Sama Dubaï est loin de voir le bout du tunnel. La dernière confirmation en date
des difficultés persistantes du groupe émirati a pris la forme d’une annonce de
son retrait du projet Amwaj, le complexe immobilier et touristique de 2
milliards de dollars qu’il devait réaliser à Rabat, en partenariat avec la
Caisse des Dépôts et Gestion et SABR Management.

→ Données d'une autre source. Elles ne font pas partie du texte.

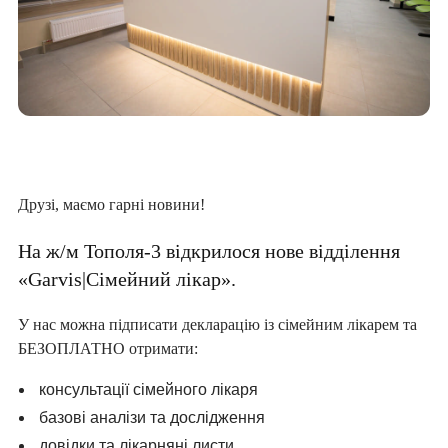
Друзі, маємо гарні новини!
На ж/м Тополя-3 відкрилося нове відділення
«Garvis|Сімейний лікар».
У нас можна підписати декларацію із сімейним лікарем та
БЕЗОПЛАТНО отримати:
консультації сімейного лікаря
базові аналізи та дослідження
довідки та лікарняні листи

En effet, selon le quotidien marocain «laviéco», l’Agence d’aménagement de la
vallée du Bouregreg (AAVB) et le gouvernement marocain auraient décidé de lancer
un appel d’offres en vue de céder les 50% de la joint-venture en charge du
projet détenus par Sama Dubaï à un ou plusieurs investisseurs, après que des
discussions avec un groupe immobilier d’Abu Dhabi n’aient pas permis d’aboutir à
un accord de gré à gré.
En mars dernier,
Samai Dubaï
avait déjà demandé à ses partenaires –l’AAVB, le groupe CDG et la
Caisse Marocaine des Retraites, détenteurs respectivement de 20%, 20% et 10% du
capital- et des deux sous-traitants –les entreprises Somagec et Besix- d’arrêter
les travaux.
Cet épilogue arrive près de deux semaines après l’annonce de l’échec des efforts
visant à permettre à ce groupe de Dubaï se sortir de l’ornière par le biais
d’une fusion entre Emaar Properties et trois filiales immobilières de Dubai
Holding –Dubaï Properties LLC, Sama Dubaï LLC, et Tatweer LLC-, appartenant à
Cheikh Mohammed Bin Rachid Al Maktoun, gouverneur de l’Emirat de Dubaï. Annoncé
en juin dernier, ce projet a été abandonné parce qu’il n’est pas «économiquement
viable pour l’instant», expliquent les deux parties.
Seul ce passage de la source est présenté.